As I recall, “neo-conservatism” had to do with domestic policy and came from Irving Kristol.  Then Norman Podhoretz appropriated the term for Jacksonian anti-communism, with a few “revolutionary” fillips.  Mostly it was a term of opprobrium for anti-Communist Jews.

I am always baffled by those who think that it’s foolish to try to establish democracy in a society which has no democratic tradition.  What do they say about the fact that most of the world was undemocratic, indeed tyrannical, for millenia, and then democracy gained a foothold in the last quarter of the 18th century, when every “modern” country underwent some sort of democratic revolution.  Sometimes it succeeded, sometimes not, but in all cases it was aimed against a very well established non-democratic government.

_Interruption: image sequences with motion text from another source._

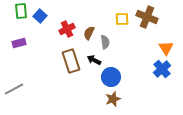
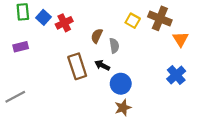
yellow square: (122, 19) -> (133, 21), turned 32
red cross: (67, 29) -> (64, 23), moved
orange triangle: (166, 48) -> (181, 39), moved

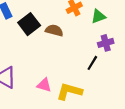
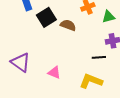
black line: (92, 63) -> (99, 57), turned 48
yellow L-shape: (69, 91) -> (91, 81), moved

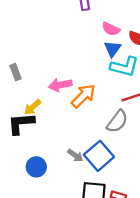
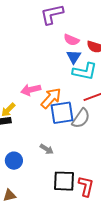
blue square: (99, 156) -> (62, 113), moved, turned 35

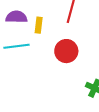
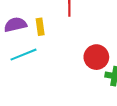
red circle: (66, 51) -> (96, 57), moved

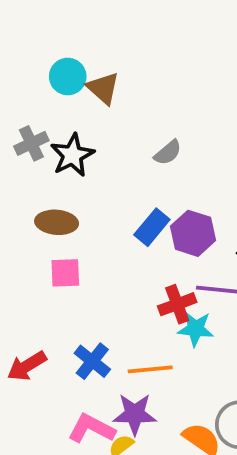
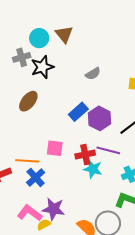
cyan circle: (68, 77) -> (39, 38), moved
brown ellipse: (57, 222) -> (28, 101), turned -65
pink square: (65, 273) -> (55, 148), moved
orange line: (150, 369) -> (27, 161), moved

If you read the highbrow literature during WWII, you will find powerful claims, written by serious scholars,  that Germany and Japan cannot possibly become democratic.  Eppur, si muove.  It wasn’t easy and it wasn’t smooth and it required the greatest instrument of democratic change in modern times:  the US Armed Forces.  And good presidents like Ike.

Was Iraq hopeless?  I don’t know, but the strategy was certainly badly designed and atrociously executed, replete with appalling corruption etc etc.  But I am not prepared to accept the dictum that the very idea of democracy in Iraq was crazy.  A lot of Iraqis risked their lives to vote, after all…they wanted a democratic polity.